- Location: Mason County, Illinois, United States
- Nearest city: Easton, IL
- Coordinates: 40°09′12″N 89°50′42″W﻿ / ﻿40.1533785°N 89.8451113°W
- Area: 412.7 acres (167.0 ha)
- Established: August 1973
- Governing body: Illinois Department of Natural Resources

= Revis Hill Prairie =

State park in Illinois, USA

Revis Hill Prairie State Natural Area, also known as Revis Hill Prairie Nature Preserve, is a 412.7 acre state park located six miles south of Easton in Mason County, Illinois. It is operated by the Illinois Department of Natural Resources (IDNR) as a tallgrass prairie nature preserve and as a fish and wildlife area managed for deer hunting.

==History==
Revis Hill is managed as a fragile ecosystem of loess, a loose, powdered loamy soil type formed from silt ground fine by glaciation and other events. After the loess was wind-deposited on the terrain of what became southern Mason County, Illinois to form a low hill, it was subject to rapid erosion and Revis Hill was dissected by ravines that drained into nearby Salt Creek.

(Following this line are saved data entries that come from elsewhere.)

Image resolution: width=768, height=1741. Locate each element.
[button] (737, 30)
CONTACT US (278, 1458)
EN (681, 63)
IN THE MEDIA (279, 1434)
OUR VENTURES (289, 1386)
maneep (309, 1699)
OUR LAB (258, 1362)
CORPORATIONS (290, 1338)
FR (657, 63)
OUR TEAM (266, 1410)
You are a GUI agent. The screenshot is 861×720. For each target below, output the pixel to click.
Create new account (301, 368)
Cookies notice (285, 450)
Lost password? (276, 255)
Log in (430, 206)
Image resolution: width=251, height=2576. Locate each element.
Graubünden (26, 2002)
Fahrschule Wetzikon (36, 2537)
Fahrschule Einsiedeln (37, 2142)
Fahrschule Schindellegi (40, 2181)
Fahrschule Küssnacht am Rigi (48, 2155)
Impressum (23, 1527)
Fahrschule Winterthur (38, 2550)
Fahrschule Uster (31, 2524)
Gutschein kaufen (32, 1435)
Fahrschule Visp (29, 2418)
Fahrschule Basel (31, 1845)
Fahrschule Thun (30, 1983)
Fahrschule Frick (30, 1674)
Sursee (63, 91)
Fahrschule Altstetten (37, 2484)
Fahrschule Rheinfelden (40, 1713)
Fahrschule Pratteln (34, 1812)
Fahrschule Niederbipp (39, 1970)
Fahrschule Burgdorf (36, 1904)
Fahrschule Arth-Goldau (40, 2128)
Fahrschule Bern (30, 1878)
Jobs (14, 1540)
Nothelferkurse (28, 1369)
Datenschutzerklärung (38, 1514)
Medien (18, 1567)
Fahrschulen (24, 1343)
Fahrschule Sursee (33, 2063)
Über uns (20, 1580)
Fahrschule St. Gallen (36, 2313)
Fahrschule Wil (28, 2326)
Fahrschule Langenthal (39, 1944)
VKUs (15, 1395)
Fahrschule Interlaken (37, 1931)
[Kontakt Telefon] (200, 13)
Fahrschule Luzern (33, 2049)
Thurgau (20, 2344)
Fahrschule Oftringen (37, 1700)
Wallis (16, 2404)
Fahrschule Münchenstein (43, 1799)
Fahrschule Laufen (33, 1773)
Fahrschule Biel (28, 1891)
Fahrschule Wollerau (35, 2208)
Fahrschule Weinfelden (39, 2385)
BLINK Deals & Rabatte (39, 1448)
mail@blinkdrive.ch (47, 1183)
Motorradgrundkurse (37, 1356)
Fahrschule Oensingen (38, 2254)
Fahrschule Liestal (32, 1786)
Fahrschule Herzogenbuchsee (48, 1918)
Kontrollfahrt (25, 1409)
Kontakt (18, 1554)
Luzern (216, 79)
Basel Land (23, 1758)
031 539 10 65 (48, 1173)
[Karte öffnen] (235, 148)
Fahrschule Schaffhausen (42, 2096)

Most of the Illinois hill prairie ecosystems that resembled Revis Hill were lost to the moldboard plow. Revis Hill re-entered the public domain and was dedicated by the state of Illinois as a natural area in August 1973. Land management practices utilized at Revis Hill include prescribed burning and the control of invasive species. The preserve is also managed for archery and firearm deer hunting, by permit only. IDNR supervises the unstaffed Revis Hill Prairie State Natural Area as a disjunct area of another Mason County state park that is staffed full-time, Sand Ridge State Forest.

== Flora ==
Tallgrass prairie plants, such as little bluestem grass, purple coneflower, and leadplant countered the erosion by developing significant, interlaced root systems that held much of the loessy dust in place in the uplands. Meanwhile, in the dissected ravines, an upland oak-hickory forest grew. The transition belts between the loessy hill prairie and the ravine woodlands developed into oak savanna.

Rare plants such as Skinner's gerardia and jeweled shooting star (Dodecatheon amethystinum) can be found at Revis Hill.

== Fauna ==
Animals adapted to Revis Hill include whitetail deer, turkey vultures and bank swallows. The Illinois Nature Preserves Commission advises visitors to be on the lookout for bluebirds, western hognose snakes, and prairie walking stick insects. In the 2002 butterfly count, butterfly species such as great spangled fritillary, wood satyr, zebra swallowtails, summer azures, and pearl crescents were observed.